For many years, the living spaces inside our homes have often been used for single purposes. Even the way they are listed by estate agents suggests as much, with kitchen, bathroom, bedroom, and dining room each inferring only one option.
However, following the sharp increase in remote working, residents are now seeking to get as much potential out of their homes as possible, not only optimising spaces and creating new rooms but occasionally designing what are known as multi-functional spaces, those that can be used for more than one purpose and quickly adapted to suit various needs.
This has grown from the need for many residents to establish a home office, often which is set up in a space room or among a dining area. Since not every home has the option for a room entirely dedicated to a professional purpose, setting up a desk in a second bedroom is often the only choice. However, multi-functional spaces can create more options and even make remote working more comfortable for those having to compromise on space.
A multi-functional space is generally made with modular furniture. This could be a folding desk, retractable shelving, or collapsable seating; any asset that can be moved or stored depending on its necessity. These options allow for even a small space to host a variety of options. Folding desks, for example, can be stored at the end of a working day, allowing residents to then use the space for other purposes.
Some rooms can even be designed to be entirely multi-functional. Many residents that buy log cabins end up using the space as a blank canvas for various purposes, converting them into creative spaces and dining areas depending on the season and their needs.
Even those residents who may not actively need to create a new option for space may still benefit from adopting a multi-functional design. By combining living space utility, a home can be more efficiently organised and designed, making it more appealing to potential buyers and overall increasing the property’s value. Certain designs can also free up space elsewhere, making more options for storage or utility.
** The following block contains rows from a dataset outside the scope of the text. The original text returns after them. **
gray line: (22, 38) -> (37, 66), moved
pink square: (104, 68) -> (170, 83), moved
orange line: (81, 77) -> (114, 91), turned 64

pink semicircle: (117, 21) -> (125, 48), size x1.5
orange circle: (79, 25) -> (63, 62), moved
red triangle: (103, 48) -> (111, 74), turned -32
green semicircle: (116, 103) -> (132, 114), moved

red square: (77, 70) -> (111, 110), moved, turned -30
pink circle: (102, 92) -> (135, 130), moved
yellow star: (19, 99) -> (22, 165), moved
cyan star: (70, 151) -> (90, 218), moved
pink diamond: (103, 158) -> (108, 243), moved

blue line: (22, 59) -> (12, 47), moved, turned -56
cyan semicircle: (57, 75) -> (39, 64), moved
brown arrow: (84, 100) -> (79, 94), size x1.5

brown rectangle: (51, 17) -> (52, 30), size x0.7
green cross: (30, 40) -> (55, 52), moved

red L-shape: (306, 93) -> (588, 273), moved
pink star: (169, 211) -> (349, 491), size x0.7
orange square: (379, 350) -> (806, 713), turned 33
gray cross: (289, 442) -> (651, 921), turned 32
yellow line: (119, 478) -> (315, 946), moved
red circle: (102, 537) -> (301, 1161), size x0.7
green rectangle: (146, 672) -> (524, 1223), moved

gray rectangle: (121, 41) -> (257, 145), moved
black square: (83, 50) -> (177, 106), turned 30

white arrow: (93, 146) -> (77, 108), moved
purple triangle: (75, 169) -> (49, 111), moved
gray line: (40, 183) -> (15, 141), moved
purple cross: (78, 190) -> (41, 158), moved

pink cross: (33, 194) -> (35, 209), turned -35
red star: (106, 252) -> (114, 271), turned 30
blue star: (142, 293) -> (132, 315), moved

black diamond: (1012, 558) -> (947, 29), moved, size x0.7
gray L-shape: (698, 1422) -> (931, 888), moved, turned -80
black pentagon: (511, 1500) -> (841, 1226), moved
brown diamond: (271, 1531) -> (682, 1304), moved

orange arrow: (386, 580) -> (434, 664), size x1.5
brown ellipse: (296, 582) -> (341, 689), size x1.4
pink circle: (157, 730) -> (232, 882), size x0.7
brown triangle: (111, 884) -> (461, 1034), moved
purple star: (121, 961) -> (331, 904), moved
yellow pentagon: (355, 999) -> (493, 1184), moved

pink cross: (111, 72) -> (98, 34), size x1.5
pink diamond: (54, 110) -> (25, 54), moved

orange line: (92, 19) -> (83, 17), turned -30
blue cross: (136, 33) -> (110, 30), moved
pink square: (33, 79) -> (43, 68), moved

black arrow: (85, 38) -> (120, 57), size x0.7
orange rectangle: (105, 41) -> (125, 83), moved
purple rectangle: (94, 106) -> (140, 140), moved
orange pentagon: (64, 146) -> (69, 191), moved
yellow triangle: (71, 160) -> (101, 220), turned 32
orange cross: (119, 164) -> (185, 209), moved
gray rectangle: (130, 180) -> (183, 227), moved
Multi-functional design is also associated with minimalism and has been championed by the likes of Marie Kondo who proclaims that efficient usage of space and a tidy home is more conducive to happiness. Small homes, understandably, do tend to find that a multi-functional approach to their living space design is beneficial, optimising their lifestyle and reducing clutter.
There are also certain ways in which multi-functional furniture can save money, being useful in multiple ways. A classic example of this is the sofa-bed, which can be utilised as both a sofa and a guest bed when required, optimising space and eliminating the need for both options to be purchased separately. Modular sofas are also popular, being easy to rearrange, allowing for residents to maximise their home’s space or accommodate extra guests when needed.
If you haven’t already considered adopting a multi-functional approach to your home then it might be worthwhile, especially as it becomes easier and more affordable to do so with designs becoming more popular each year.